À quelle époque de l’histoire, sacrée ou profane, appartient le grand cataclysme qui isola le Pont-Euxin, la mer d’Aral, les lacs d’Erivan, d’Ormiah et de Van, et creusa les détroits de Jennikalé, des Dardanelles, de Messine et de Gibraltar ? Est-ce au déluge biblique de Noé, chez les Hébreux, à celui de Xixuthus, chez les Chaldéens, à celui de Deucalion et d’Ogygès chez les Grecs ? C’est ce que nous ne saurions dire ; mais il y a un fait avéré, c’est que la Caspienne a continué de communiquer avec les autres mers par des canaux souterrains, que c’est par ces canaux qu’elle perd les eaux qu’elle reçoit de l’Oural, du Wolga, du Terek, de la Koura ; qu’elle est sujette à des variations de profondeur ; que, dans ses baisses, elle laisse à découvert des constructions qui attestent ses mouvements de hausse et de décroissance, et enfin, preuve plus certaine que tout cela, de la communication souterraine qui existe entre elle et les autres mers, c’est que tous les ans, à l’approche de l’hiver, on voit monter à la surface du golfe Persique, des herbes et des feuillages qui ne se trouvent que sur les bords et dans les profondeurs de l’énorme lac Caspien.

Le Caucase présente deux rangées de montagnes parallèles, dont la plus élevée est au sud, la plus basse au nord. La première chaîne pourrait s’appeler les montagnes Blanches, par opposition à la seconde qui s’appelle les montagnes Noires. Les sommets célèbres de cette dernière chaîne sont la montagne Chauve, le mont des Voleurs, le mont des Tempêtes, le Bois-Sombre et le Poignard.

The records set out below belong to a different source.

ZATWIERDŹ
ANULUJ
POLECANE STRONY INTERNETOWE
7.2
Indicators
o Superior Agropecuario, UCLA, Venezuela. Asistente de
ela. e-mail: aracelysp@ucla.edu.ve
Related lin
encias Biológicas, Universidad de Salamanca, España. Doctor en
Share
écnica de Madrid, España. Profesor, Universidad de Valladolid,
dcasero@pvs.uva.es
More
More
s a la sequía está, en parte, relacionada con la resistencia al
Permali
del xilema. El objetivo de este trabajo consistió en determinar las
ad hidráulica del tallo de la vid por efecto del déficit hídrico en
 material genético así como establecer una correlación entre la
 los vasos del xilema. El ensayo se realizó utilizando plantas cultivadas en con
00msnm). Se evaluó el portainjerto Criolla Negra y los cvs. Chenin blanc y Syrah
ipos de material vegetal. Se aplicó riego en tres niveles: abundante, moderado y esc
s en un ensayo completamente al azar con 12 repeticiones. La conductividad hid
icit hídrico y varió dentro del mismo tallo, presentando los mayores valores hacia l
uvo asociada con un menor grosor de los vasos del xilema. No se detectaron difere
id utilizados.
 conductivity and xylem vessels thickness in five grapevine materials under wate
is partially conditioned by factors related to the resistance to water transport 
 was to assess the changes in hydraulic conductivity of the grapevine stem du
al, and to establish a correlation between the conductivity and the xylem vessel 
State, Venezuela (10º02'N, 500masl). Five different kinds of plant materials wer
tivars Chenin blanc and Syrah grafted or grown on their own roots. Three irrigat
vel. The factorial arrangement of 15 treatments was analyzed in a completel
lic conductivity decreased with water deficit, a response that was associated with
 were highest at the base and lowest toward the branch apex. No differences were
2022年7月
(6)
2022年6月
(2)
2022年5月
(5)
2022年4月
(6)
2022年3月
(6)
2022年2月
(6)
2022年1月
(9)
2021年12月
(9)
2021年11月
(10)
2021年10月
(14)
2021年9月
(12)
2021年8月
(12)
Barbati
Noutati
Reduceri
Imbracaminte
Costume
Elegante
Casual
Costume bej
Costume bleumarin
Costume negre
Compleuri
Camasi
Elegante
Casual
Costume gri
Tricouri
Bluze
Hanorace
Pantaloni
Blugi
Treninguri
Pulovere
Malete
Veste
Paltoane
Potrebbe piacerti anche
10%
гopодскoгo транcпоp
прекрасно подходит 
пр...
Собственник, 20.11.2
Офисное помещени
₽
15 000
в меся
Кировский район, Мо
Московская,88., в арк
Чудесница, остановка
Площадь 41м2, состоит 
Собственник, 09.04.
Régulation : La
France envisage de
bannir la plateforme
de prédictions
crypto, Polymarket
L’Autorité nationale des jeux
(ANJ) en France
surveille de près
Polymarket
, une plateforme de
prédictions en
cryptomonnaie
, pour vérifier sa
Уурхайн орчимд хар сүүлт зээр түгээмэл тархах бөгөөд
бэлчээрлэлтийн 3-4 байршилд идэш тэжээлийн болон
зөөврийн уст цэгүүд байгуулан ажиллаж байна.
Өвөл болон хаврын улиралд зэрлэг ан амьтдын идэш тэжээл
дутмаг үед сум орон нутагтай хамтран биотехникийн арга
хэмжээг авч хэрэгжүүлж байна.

Deux passages seulement sont pratiqués dans l’immense barrière ; ces passages, connus sous les noms de portes Caucasiennes, portes Sarmatiques, portes Caspiennes, portes Albanaises, portes de Fer, portes des Portes, sont le défilé du Darial (Pyla-Caucasia de Pline) et le passage de Derbent, appelé traditionnellement les Portes d’Alexandre.

Nous avons franchi les deux passages, et nous essayerons d’en donner une idée à nos lecteurs.

La cime des montagnes neigeuses est formée de porphyre basaltique, de granit et de syénite.

Les porphyres sont : le porphyre bleu tacheté de jaune ou de rouge et de blanc, le porphyre rouge oriental, et le porphyre vert. Les granits sont : le granit rose, le gris, le noir et le bleu.

Quant à la chaîne désignée sous le nom de montagnes Noires, elle se compose de calcaires, de grès marneux et de schistes tabulaires, sillonnés par des veines de spath et de quartz.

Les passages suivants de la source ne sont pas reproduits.